In the present study, the pharmacological effects of 2,8-dihydroxy-1,6-dimethoxyxanthone from the bark of Haploclathra paniculata were investigated in mice using in vivo inflammation and nociception models. Acetic acid-induced writhing, paw licking induced by formalin, hot plate, and carrageenan-induced paw edema tests were used to investigate the anti-inflammatory and antinociceptive activities of the xanthone compound. Xanthone, at both doses, inhibited abdominal writhing and the formalin test. At a dose of 20 mg/kg, the time of reaction to the hot plate increased, and significant effects were observed after 30, 60 and 90 min of treatment. At doses of 10 and 20 mg/kg p.o., the 2,8-dihydroxy-1,6-dimethoxyxanthone significantly reduced paw edema at 3 h after the stimulus. The tests also showed no acute toxicity of the xanthone compound in mice. 2,2-diphenyl-1-picrylhydrazyl (DPPH) radical scavenging ability was also studied and confirmed the antioxidant activity of the xanthone. To propose the mechanism of action of anti-inflammatory activity of the xanthone, a molecular docking was performed using the isoenzymes cyclooxygenase 1 and 2 and the results indicate that the molecule is capable of inhibiting both the enzymes. Therefore, it can be concluded that 2,8-dihydroxy-1,6-dimethoxyxanthone from H. paniculata demonstrates analgesic, anti-inflammatory, and antioxidant activities.

Introduction

For centuries, plants have been widely used for food and medicinal purposes in both Western and Eastern cultures. In the past few years, interest in plant medicines has increased worldwide. Because of the wide variety of flora that exists throughout the world, the use of plants in the form of crude extracts, infusions, or plasters has been revived to treat common infections. In recent years, there has been an increasing interest in the protective effects of naturally occurring anti-inflammatory biomolecules and their mechanisms of action.¹

Haploclathra paniculata (Mart) Benth (Guttiferae), popularly known as Morapiranga or Muirapiranga, is a tree native to the Amazon region. It belongs to the family Clusiaceae (Guttiferae) according to the classification of Stevens² and is divided into three subfamilies: Kielmeyeroideae, Hypericoideae and Clusioideae. The genus Haploclathra possesses a diversity of metabolites, including oxygenated xanthones.

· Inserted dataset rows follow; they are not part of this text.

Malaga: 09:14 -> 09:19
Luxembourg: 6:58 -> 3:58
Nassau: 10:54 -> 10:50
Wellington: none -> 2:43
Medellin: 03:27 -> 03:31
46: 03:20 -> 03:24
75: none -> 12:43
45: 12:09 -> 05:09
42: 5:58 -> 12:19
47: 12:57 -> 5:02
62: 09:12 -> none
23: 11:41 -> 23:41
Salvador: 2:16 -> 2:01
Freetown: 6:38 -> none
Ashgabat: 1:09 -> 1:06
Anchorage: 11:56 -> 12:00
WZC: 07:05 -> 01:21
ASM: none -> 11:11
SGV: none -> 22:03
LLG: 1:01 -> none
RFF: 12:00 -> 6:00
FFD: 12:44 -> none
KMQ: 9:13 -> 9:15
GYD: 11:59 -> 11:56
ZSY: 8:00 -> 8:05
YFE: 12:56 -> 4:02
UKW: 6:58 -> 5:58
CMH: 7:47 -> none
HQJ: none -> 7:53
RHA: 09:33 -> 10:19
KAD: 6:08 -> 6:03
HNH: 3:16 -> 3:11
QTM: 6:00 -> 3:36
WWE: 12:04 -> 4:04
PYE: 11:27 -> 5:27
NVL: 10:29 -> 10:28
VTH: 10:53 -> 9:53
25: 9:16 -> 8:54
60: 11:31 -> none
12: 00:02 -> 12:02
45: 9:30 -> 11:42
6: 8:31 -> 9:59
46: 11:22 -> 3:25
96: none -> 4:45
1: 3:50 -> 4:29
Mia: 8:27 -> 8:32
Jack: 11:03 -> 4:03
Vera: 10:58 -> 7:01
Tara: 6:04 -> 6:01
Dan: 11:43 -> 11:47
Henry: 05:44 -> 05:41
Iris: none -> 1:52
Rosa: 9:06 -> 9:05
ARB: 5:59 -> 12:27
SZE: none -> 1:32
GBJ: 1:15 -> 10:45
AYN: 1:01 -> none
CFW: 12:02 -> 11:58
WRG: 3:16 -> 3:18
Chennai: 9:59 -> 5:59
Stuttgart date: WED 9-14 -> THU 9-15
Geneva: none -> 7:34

Xanthones closely related to the polyphenol family have a remarkable effect on the cardiovascular system and have antibiotic, antiviral, and anti-inflammatory properties; they also include some extremely powerful natural antioxidants.^3,4 Xanthones have been reported to have numerous biological properties, including the antithrombotic and anticancer effects,⁵ protein kinase C inhibitor activity,⁶ antihypertensive and vasodilatory effects,⁷ endothelial cell protective effects,⁸ anti-inflammatory,^3,5,9
–11 analgesic,¹⁰ and antioxidant activities.^4,7

The 2,8-dihydroxy-1,6-dimethoxyxanthone has been isolated from the H. paniculata,¹² Triperospermum chinense,¹³ Gentiana kochiana,¹⁴ and Juglans mandshurica ¹⁵ genera. This xanthone has been described as an antimycobacterial agent¹⁶ and elicits central inhibition of monoamine oxidase A.¹⁴ In the present study, we investigated the analgesic and anti-inflammatory effects of the natural compound 2,8-dihydroxy-1,6-dimethoxyxanthone (Fig. 1) isolated from H. paniculata.

FIG. 1.

The chemical structure of 2,8-dihydroxy-1,6-dimethoxyxanthone.

Materials and Methods

Plant material and isolation of 2,8-dihydroxy-1,6-dimethoxyxanthone

The xanthone was obtained after the phytochemical investigation of wood from the trunk of H. paniculata (Clusiaceae). The molecular structure of xanthone was previously deduced by spectroscopic experiments¹⁷ and X-ray analysis.¹² The purity of the xanthone was at least 97%, as determined by high-performance liquid chromatography.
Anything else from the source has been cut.